Waldron returned to Cæwlin’s side. Bassa pressed a cup to the warrior’s lips. Some of it dribbled out, and Cæwlin sputtered a cough. Waldron felt like quipping,
Now who’s killing the patient?
Instead he asked, “Who attacked you, Cæwlin?”
“Outlaws.” The veteran’s brow creased and his gaze grew distant. “Five. From the west.” He shrugged and winced. “More than that, my lord, I don’t know. What of Lady Kendra?” The fragile hope in his tone shattered Waldron’s heart.
“Being held for ransom.” Shaking his head, Waldron grunted his frustration. “West” could mean anything. Ulfric lived to the west, and so did Cynewulf, Oesc, Wihtred, Thorgud, Edgert, and dozens of other thanes. Waldron didn’t stand on amiable terms with many of them, especially after paying court to King William, but he couldn’t imagine a thane in the lot who would resort to abducting his daughter in retribution. “Think, man. Are you sure you don’t remember anything else? Distinctive clothing, adornments, mannerisms, speech?”
Cæwlin’s fist weakly thumped the cot. “Don’t you think I’d have told you?” His face colored, and he jerked his head aside. “Forgive me, my lord.” Tears sprang from the corners of his eyes.
Waldron laid a hand on Cæwlin’s uninjured shoulder. “I know you did your best, old friend.” He glanced at the adjacent cot.
You and poor Oswy.
Waldron sighed.
The sound of brisk voices caught his attention, and he turned toward it. “Ah, Lofwin, well come.” Waldron made a beckoning gesture. Lofwin ordered his men to wait outside while he entered the infirmary, stepping with catlike grace between men, cots, and implement-laden tables to reach Waldron’s side. “I want you to track the outlaws who left with our Norman guests last night”—he lifted a peremptory finger—“and don’t bother to lecture me about the risks. I’ve heard that one already. I trust you to be quick and quiet.”
Lofwin cracked a grin and bowed. “My lord, not even the deer will mark our passage.”
“God’s speed to you, then,” Waldron said.
You shall need it.
“Send word when you can.”
Lofwin saluted and left with his men.
Cæwlin struggled to rise. Bassa tried to stop him, but the lean physician had trouble keeping his grip on the determined warrior. “Unhand me, you fool-headed physician! I must go with them.”
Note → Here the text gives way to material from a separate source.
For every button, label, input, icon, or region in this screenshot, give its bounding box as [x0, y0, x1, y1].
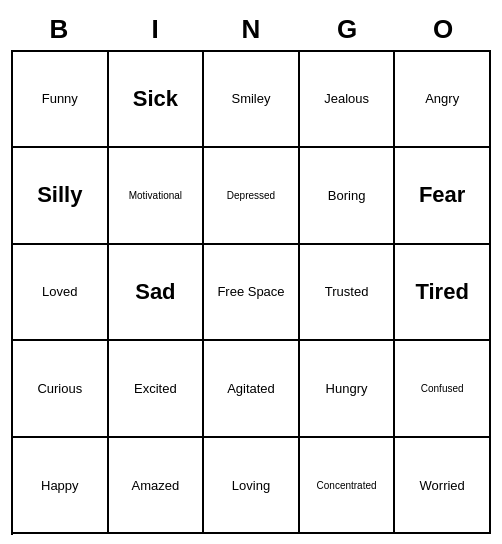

“The only way you’ll go anywhere is in a box if you don’t heal,” Bassa retorted.
Waldron nodded. “Don’t make me order restraints for you, Cæwlin.” He clapped Cæwlin’s good shoulder. “Heal yourself, and take your vengeance another day.”
The fyrd veteran let out a mirthless laugh. “I hope Lady Kendra will have another day.” Doubt clouded his tone.
Waldron refused to share Cæwlin’s doubts. He drew Bassa aside for assistance in composing a message that would, God willing, add a measure of insurance to his plan.
ALAIN’S HUNGER and thirst, compounded by the brutal pace and even more brutal sun, couldn’t begin to compare with the abominable ache in his shoulders, especially the one that had taken a spear at Hastings. With their wrists bound together and attached to leather leads, he and Ruaud lumbered behind the mounted outlaws, sometimes being forced to break into a trot. Either that or be dragged.